“The Mirror Crack’d from Side to Side” (1962) has nothing to do with a mirror (the line comes from a Tennyson poem), but it’s about a lot of other things at a pivotal time in history. Agatha Christie pontificates on new housing construction, the decline of household help, the rise of new fashions, and celebrity culture.
A bevy of colorful characters – those tending to the elderly (but still sharp!) Miss Marple and those fawning over emotionally fragile film actress Marina Gregg – makes “Mirror” a consistently fun read. But it’s Christie’s whiz-bang conclusion that makes this novel a contender for top-10 status.
Changing times
Before we get to that, “Mirror” develops an evocative sense of time and place.
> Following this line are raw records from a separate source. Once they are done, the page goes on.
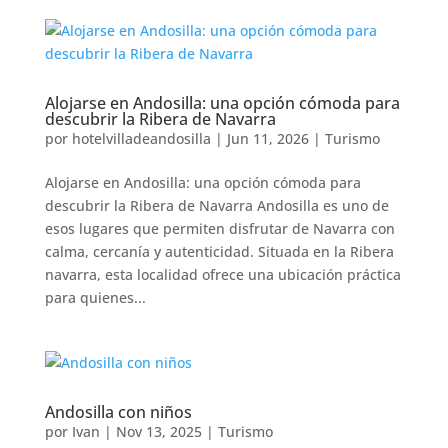
Alojarse en Andosilla: una opción cómoda para
descubrir la Ribera de Navarra
por
hotelvilladeandosilla
|
Jun 11, 2026
|
Turismo
Alojarse en Andosilla: una opción cómoda para
descubrir la Ribera de Navarra Andosilla es uno de
esos lugares que permiten disfrutar de Navarra con
calma, cercanía y autenticidad. Situada en la Ribera
navarra, esta localidad ofrece una ubicación práctica
para quienes...
Andosilla con niños
por
Ivan
|
Nov 13, 2025
|
Turismo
A Development – Christie uses a capital D, as do her characters – has been built on what was once an open field next to St. Mary Mead.
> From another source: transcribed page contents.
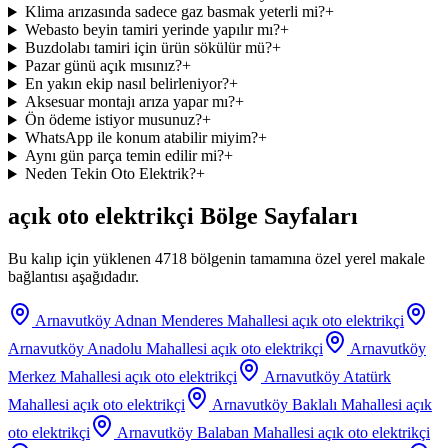
Klima arızasında sadece gaz basmak yeterli mi?
+
Webasto beyin tamiri yerinde yapılır mı?
+
Buzdolabı tamiri için ürün sökülür mü?
+
Pazar günü açık mısınız?
+
En yakın ekip nasıl belirleniyor?
+
Aksesuar montajı arıza yapar mı?
+
Ön ödeme istiyor musunuz?
+
WhatsApp ile konum atabilir miyim?
+
Aynı gün parça temin edilir mi?
+
Neden Tekin Oto Elektrik?
+
açık oto elektrikçi
Bölge Sayfaları
Bu kalıp için yüklenen 4718 bölgenin tamamına özel yerel makale
bağlantısı aşağıdadır.
Arnavutköy Adnan Menderes Mahallesi
açık oto elektrikçi
Arnavutköy Anadolu Mahallesi
açık oto elektrikçi
Arnavutköy
Merkez Mahallesi
açık oto elektrikçi
Arnavutköy Atatürk
Mahallesi
açık oto elektrikçi
Arnavutköy Baklalı Mahallesi
açık
oto elektrikçi
Arnavutköy Balaban Mahallesi
açık oto elektrikçi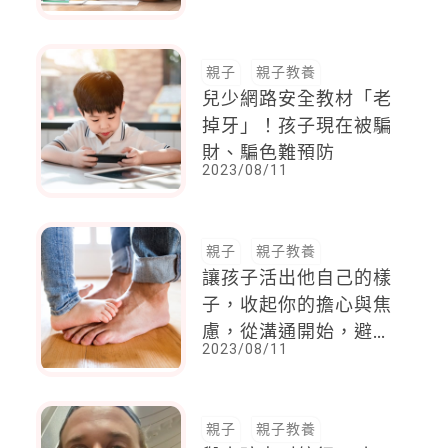
們會帶著我的愛與支
持，成為更好的大人
親子
親子教養
兒少網路安全教材「老
掉牙」！孩子現在被騙
財、騙色難預防
2023/08/11
親子
親子教養
讓孩子活出他自己的樣
子，收起你的擔心與焦
慮，從溝通開始，避免
2023/08/11
這3種負面心理暗示
親子
親子教養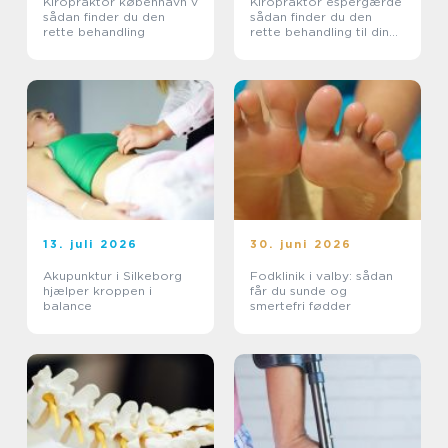
Kiropraktor københavn v
Kiropraktor espergærde
sådan finder du den
sådan finder du den
rette behandling
rette behandling til dine
smerter
13. juli 2026
30. juni 2026
Akupunktur i Silkeborg
Fodklinik i valby: sådan
hjælper kroppen i
får du sunde og
balance
smertefri fødder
“The Mirror Crack’d from Side to Side” (1962)
Also published as: “The Mirror Crack’d”
Author: Agatha Christie
Series: Miss Marple No. 8
Genre: Mystery
Setting: St. Mary Mead and vicinity, 1962
Even the village-based Victorian structure, Gossington Hall (returning from “The Body in the Library,” as does Mrs. Bantry, who has since sold the home), has been refurbished with bathrooms, bigger rooms and modern amenities.
Miss Marple is her usual delightful self in “Mirror,” but I wonder if Christie uses the sleuth to reflect on her own aging. The author was 72, perhaps starting to require minor daily help. As she also did in “A Pocket Full of Rye” a decade prior, Marple reflects that good household help is hard to find nowadays.
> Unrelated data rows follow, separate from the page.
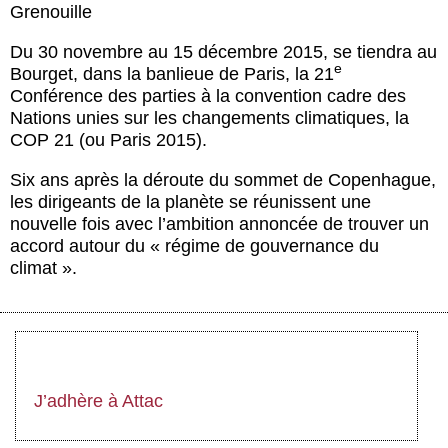
Actus et médias
Grenouille
Du 30 novembre au 15 décembre 2015, se tiendra au
Boutique
e
Bourget, dans la banlieue de Paris, la 21
Conférence des parties à la convention cadre des
Nations unies sur les changements climatiques, la
COP 21 (ou Paris 2015).
Six ans après la déroute du sommet de Copenhague,
les dirigeants de la planète se réunissent une
nouvelle fois avec l’ambition annoncée de trouver un
accord autour du « régime de gouvernance du
climat ».
J’adhère à Attac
Marple amusingly (to us) fends off her live-in helper, Miss Knight, who always enquires about how “we” are doing today. And Marple notes that daily housekeeper Cherry uses a loud vacuum cleaner rather than a perfectly serviceable broom and dustpan.
As always, Marple works through the crime from her sitting-room chair, relying on information from friends and the lead detective, plus gossip magazines (!). I realized after I closed “Mirror” that Christie withholds key information (from Marple and us) for a long time. Marple puts it together once she finally sees a key clue for herself. But I loved the overall experience despite the somewhat artificial delay.
Setting the scene
Christie wonderfully stages the initial murder amid a fete at Gossington Hall. As Gregg greets her guests in a lounge atop the stairs, she freezes in a fugue state. A drink gets spilled. Soon, Gregg’s longtime fan Mrs. Badcock is dead of a drug overdose.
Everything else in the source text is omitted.